The quote in the title is courtesy of Jimmy, my tour guide during my aerial tram ride in the Rainforest Adventures Pacific park. He said he stole it from the Marx brothers, but I still found it hilarious.

I arrived into beautiful, sunny Costa Rica last Friday after what can best be described as a frenetic few last weeks of work, during which I presented twice to senior management and led a 2 day meeting in New York. To say I was ready for a vacation was the understatement of the year, as I was wound up tighter than I have been in quite some time. The benefit of a year of nearly non-stop business travel is that I have been able to use hotel points for both weeks of my stay, making this trip quite affordable. I began my adventures in San Jose, at the local Marriott. I cannot recommend this hotel enough. I have been lucky enough to stay in some really fancy places around the world, including some 5* properties known to house royalty, politicians and Hollywood stars. And yet, this small Marriott, tucked away in the heart of San Jose, has offered the best service I have ever experienced. Nearly every staff member I encountered knew my name and the restaurant and bar staff remembered my name, room number and drink choice. Everyone always had a smile and a happy greeting and seemed to genuinely enjoy their jobs. After a truly dismal experience at a W in New York, it was refreshing to be in a property that truly seemed to care about their customers.
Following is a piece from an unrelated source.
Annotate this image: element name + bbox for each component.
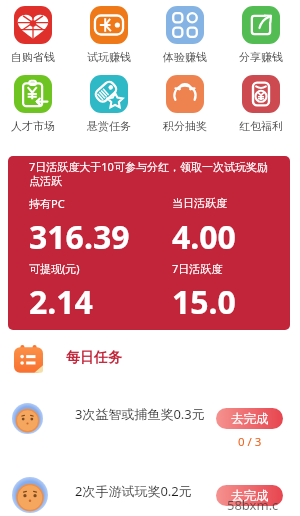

I got in late on Friday and headed straight to my room, did not pass go. I unpacked and fell into a dreamless sleep born from exhaustion and the strain of a nearly 17hour journey from Germany. I awoke late on Saturday and had my first Costa Rican breakfast. Can I just say that I could live on breakfast here alone? Rice and beans and delicious salsa, complete with perfectly cooked eggs and a soft, hot and fresh tortilla. My mouth waters just thinking about it! I then headed to the local TAM Tour office to plan out my week of adventures. Being in San Jose meant that for the first week, I was centrally located and just a couple hours ride from any major attraction (rainforest, volcanos, etc). I then spent the rest of the afternoon by the pool, catching up on my reading before hitting the gym for a good 45 minutes of running. For some reason, I am always ready to run long and hard after taking a transatlantic flight. Maybe my body just can't stand being cooped up inside the plane.

On Sunday, I did the San Jose City Tour, which was eye opening. We visited major attractions in the city, including Sabana Park, the National Theatre, the Children's Museum, the Gold Museum, the University of Costa Rica, the Supreme Court and Congress. Many of the old buildings were gorgeous - in a colonial style very reminiscent of San Juan (Puerto Rico) - which makes sense given the Spanish were in both places and the overall proximity. During the tour, I learned that Costa Rica has a rich history with regard to the Jewish people, which I didn't know. There is a strong connection between Israel and San Jose, and apparently a lot of Israelis visit the country for vacation.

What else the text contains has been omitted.